Andreae Prozesky says there’s no pie like-ah the pizza pie.
I’m good in the kitchen, it’s true. I’m not going to lie.
I have an impressive set of skills, honed over the years and bolstered by an encyclopedic—perhaps even freakish—knowledge of things foodular. I have confidence. I have problem-solving skills. I have one foot planted in theory and one in experience.
And I still can’t make decent pizza dough.
I’ve been coached by some excellent pizza makers, and still I’m rubbish at it. My pizza dough comes out flabby, too thick and too white, or too thin and slightly charred. I really could do better, but I suppose that what it comes down to is that I just couldn’t be bothered. It’s one of those things that I would just as soon leave to the professionals. Like pedicures and neurosurgery.
As a result of this impediment, my intake of gooey, melted cheese is far lower than the recommended weekly amounts for a lacto-omnivore of my age and height. My daughter seldom eats pizza at all, which is a shame really, given her great passion for tinned, sliced black olives and nitrite-treated meats.

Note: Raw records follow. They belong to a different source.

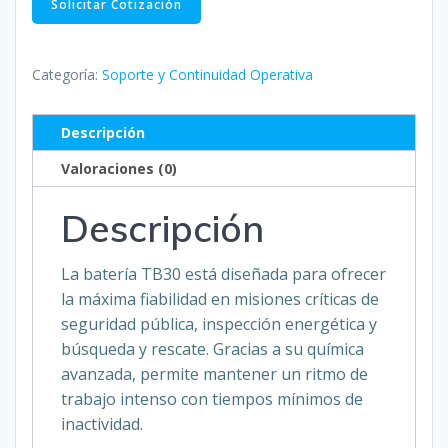
Solicitar Cotización
de
Vuelo
Inteligente
Categoría:
Soporte y Continuidad Operativa
TB30
para
Descripción
Serie
Valoraciones (0)
DJI
Matrice
Descripción
30
(Edición
Universal)
La batería TB30 está diseñada para ofrecer
cantidad
la máxima fiabilidad en misiones críticas de
seguridad pública, inspección energética y
búsqueda y rescate. Gracias a su química
avanzada, permite mantener un ritmo de
trabajo intenso con tiempos mínimos de
inactividad.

Normally, when faced with a food challenge, I would tie my hair back, get out a giant bag of flour and get to it. I would make batch after batch until I got it right. But I’m a bit more crooked than usual these days, and my patience isn’t quite what it should be, so I’m going to turn to the ready-made, the prefab items offered up in crinkly cellophane at the grocery store. It’s unlike me, I know, but I can’t be like me all the time. Too exhausting.
There are plenty of ready-to-use pizza bases out there. Unfortunately, their problem is that they’re horrible. Doughy, salty, and dry, they call to mind the trenchers of stale bread that were used for plates by medieval castle-dwellers. They’re fine if you’re planning to pick all the toppings off them and then throw the crust to the dogs, but is that really the best use of your money (and your dogs)?
Pita bread is a classic choice for the one-serving, home-assembled pizza, and it’s not a bad one. Sometimes you can find Greek-style pitas—even whole wheat ones, if you’re lucky—at grocery shops around here, and they can be quite good. They’re thicker then the pitas we’re used to—think “souvlaki” and you’re getting the picture.
But if you’re stuck with plain pitas, try this trick, courtesy of a fellow Scopemaker whose wisdom is great: open the pita up along the seam just enough to be able to spread a layer of grated cheese in there, and then go about topping your pizza as normal. Surprise! Hidden cheese! Double the melty goodness!
If you want to step away from the whole pita thing, though, here’s another option: grocery store naan.Yes, the Indian flatbread you use to scoop up your butter chicken. You can easily pick up white and whole-wheat varieties at the giant mega supermarkets, and while they’re not like the bread you get at your favourite curry place, they make great pizza bases. While I’d love to take credit for this discovery, I actually got the tip from a Nigella Lawson book, but I’m sure Ms Lawson wouldn’t mind me sharing it with you.
The breads usually come two to a pack, and they’re kind of triangular, but that only makes things more exciting, really. They make a nice, crispy crust, and since they’re cooked in a tandoor—or so the makers would have us believe— they have a smokiness to them reminiscent of pizza from a proper wood-burning oven.
One thing about doing pizza at home is that your oven will never be as hot as the one at the pizzeria—those babies run at about 700F. So, for the proper effect, you want your oven as hot as you can reasonably get it—450F is about all you can ask a home oven to reach.
And you’ll get lovely crispness if you place the pizza directly on the rack rather than on a pan, but that can be tricky. Here’s how one pizza goddess I know does it: flip a cookie sheet over and assemble your pizza on it so you can actually shake the pizza off the pan onto the rack. Let the pizza bake on the pan for a few minutes, then grab the pan out from underneath and gently shake the pizza off. Then bake a few more minutes on the bare rack.
It takes practice, but you’ll get it—you’re far more patient than I am.
SEXY PIZZA TIME
I’m sure I don’t need to tell you what to put on a pizza, but if you’re lacking inspiration, try one of these:
• olive oil, sautéed baby spinach, goat cheese, and pine nuts
• tomato sauce, mozzarella, pineapple, and banana peppers
• cream cheese, mozzarella, and smoked salmon (which is an approximation of the pizza I saw advertised on Pizza Hut billboards in Paris at Christmas… things are very, very different there).
• olive oil, tomatoes, bocconcini (little squidgy unripened mozzarella balls packed in water), and basil
Make sure you don’t overload the pizza, or your crust will be burnt before your toppings are heated through. Many a delicious pizza has been ruined by topping overload.
One thing not to do is throw too many prefab ingredients on top of one another, because you will end up with the saltiest pizza ever. Store-bought naan plus Knorr jarred pesto plus grocery store roast chicken plus parmesan equals sodium hell.